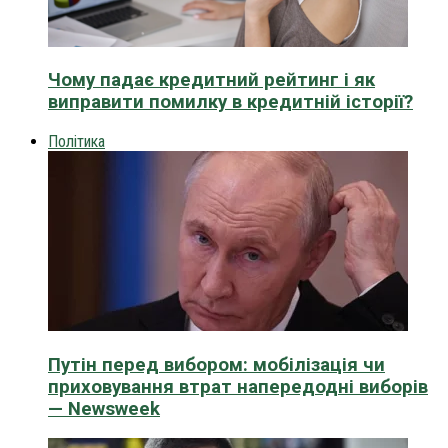
Чому падає кредитний рейтинг і як
виправити помилку в кредитній історії?
Політика
Путін перед вибором: мобілізація чи
приховування втрат напередодні виборів
— Newsweek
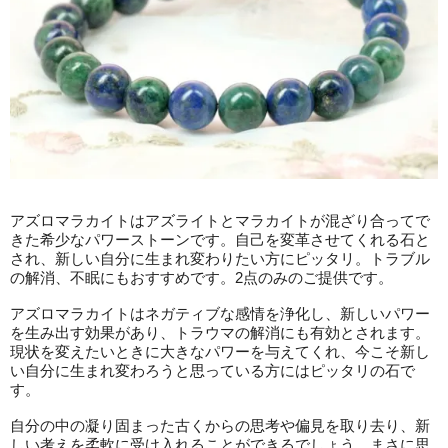
アズロマラカイトはアズライトとマラカイトが混ざり合ってで
きた希少なパワーストーンです。自己を変革させてくれる石と
され、新しい自分に生まれ変わりたい方にピッタリ。トラブル
の解消、不眠にもおすすめです。2点のみのご提供です。
アズロマラカイトはネガティブな感情を浄化し、新しいパワー
を生み出す効果があり、トラウマの解消にも有効とされます。
現状を変えたいときに大きなパワーを与えてくれ、今こそ新し
い自分に生まれ変わろうと思っている方にはピッタリの石で
す。
自分の中の凝り固まった古くからの思考や偏見を取り去り、新
しい考えを柔軟に受け入れることができるでしょう。まさに思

To do >> Please return the whole listing exactly. Do not copy its images.

Exercise answer >>
Чому падає кредитний рейтинг і як
виправити помилку в кредитній історії?
Політика
Путін перед вибором: мобілізація чи
приховування втрат напередодні виборів
— Newsweek
アズロマラカイトはアズライトとマラカイトが混ざり合ってで
きた希少なパワーストーンです。自己を変革させてくれる石と
され、新しい自分に生まれ変わりたい方にピッタリ。トラブル
の解消、不眠にもおすすめです。2点のみのご提供です。
アズロマラカイトはネガティブな感情を浄化し、新しいパワー
を生み出す効果があり、トラウマの解消にも有効とされます。
現状を変えたいときに大きなパワーを与えてくれ、今こそ新し
い自分に生まれ変わろうと思っている方にはピッタリの石で
す。
自分の中の凝り固まった古くからの思考や偏見を取り去り、新
しい考えを柔軟に受け入れることができるでしょう。まさに思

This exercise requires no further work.